The first couple of thoughts when I woke up I can contribute to too late of a night with Chris, watching our brand-new obsession (The Blacklist…Netflix has taken over), and just a bit too much of White Zinfandel.

I enjoy late nights. I enjoy the comfort of a long night with a boy that has completely stolen my heart. The one that I never thought I would ever get to be with. I’m twenty and I’m in-love. More on that guy later.

The last thought is what is truly on my mind. The whole not living in Ocala thing. I’m in a landlocked small town that has watched me grow from a tiny nine pounds to a lovely young thing of twenty years. Its been a ride. I’ve had some of the best memories of my life in horse country. I’ve visited secrets spots in Ocala, showed them to others, and been hopeful to discover more. My best friends and I could have almost told you where every store in the Paddock Mall was when we were walking there every day during our time in sixth and seventh grade. The Easy Street all-nighters still sit on my heart. Meadowbrook Church still catches my eye when the sun sets over it just right.

All of these places hold intense memories for me. I have a coffee shop just minutes from downtown where every one knows my name. I’ve been coming here since 2012. My order went from frozen chai to iced everything to hot white chocolate pumpkin lattes and each barista knows what I want before I even go in. My best friend and I have had countless intense talks sitting outside on the porch watching the traffic on State Road 40 fly by. I fell deeply in-like with Chris here. I’ve written countless stories, proses, and poetry at this location. I passed College Algebra by staying glued to the light brown wooden seats.

If I moved, I’d have to search for an apartment. Or a house. I’d find a humane society and adopt a cat. Or a dog. I would be continuing my education at a new campus, one where I wouldn’t know a single soul. If I moved, I would have to find a new job. A new coffee shop. A gym. I would have to find a new slice of every thing.

The only thing I would take with me from Ocala would be my memories, and Chris. And all of my beautiful friendships. But physically, I would be stripped of normalcy. Of normal atmospheres.

But this morning, that’s all I could think about. I have a while left in Ocala. I know that. My time isn’t finished here yet.
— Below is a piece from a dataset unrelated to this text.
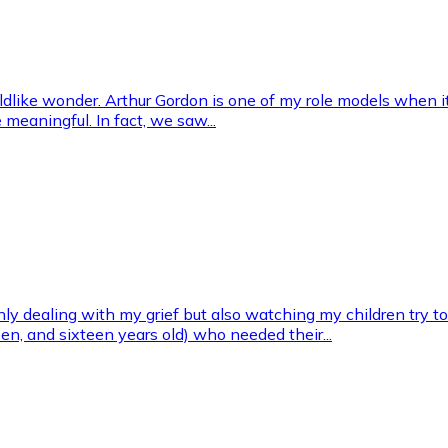
ildlike wonder. Arthur Gordon is one of my role models when i
 meaningful. In fact, we saw...
ly dealing with my grief but also watching my children try t
een, and sixteen years old) who needed their...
My work isn’t finished in this place yet. And that’s just fine. I’ve become very calm in the atmosphere of trust, in the lovely hands of Someone else.
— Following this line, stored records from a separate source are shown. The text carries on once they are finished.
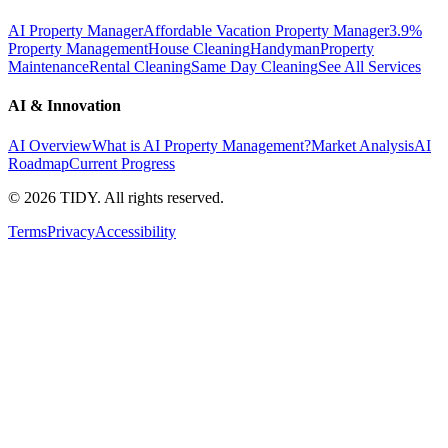
AI Property Manager
Affordable Vacation Property Manager
3.9%
Property Management
House Cleaning
Handyman
Property
Maintenance
Rental Cleaning
Same Day Cleaning
See All Services
AI & Innovation
AI Overview
What is AI Property Management?
Market Analysis
AI
Roadmap
Current Progress
©
2026
TIDY. All rights reserved.
Terms
Privacy
Accessibility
I’m interested in knowing if I would still be the same social butterfly I am now, or if I would retreat and focus on myself a little bit more. Social gatherings don’t overwhelm me; I actually flourish in that type of thing. Taught by my momma how lovely community is, to always have a friend. But I wonder if I would give myself what I owe myself in taking a break from so much of the social stuff. I would give myself more of a routine. I would let myself take a day to myself instead of believing that every day I have should be devoted to carving out time for others; a lunch here, a coffee date at this time, a quick run to the grocery store together. Oh, and so many dinners. I love all of my friends, all of this community has built me, but when I say that a full schedule every week since last May has been exhausting me…I mean it.

It isn’t healthy. And I should be able to make a routine now rather than later. Let me tell you, I’m working on it.

But after a lovely weekend in Daytona Beach with Chris, I was able to fantasize about the idea of us living on the coast where A1A is just a step away from our front porch. Where we could take those long walks on the beach. Where I could run and do yoga on the beach. Where I could write in a coffee shop that faces those magical waves as they crash and crash under the flamethrower of the sun.

That’s just been my thought of the day.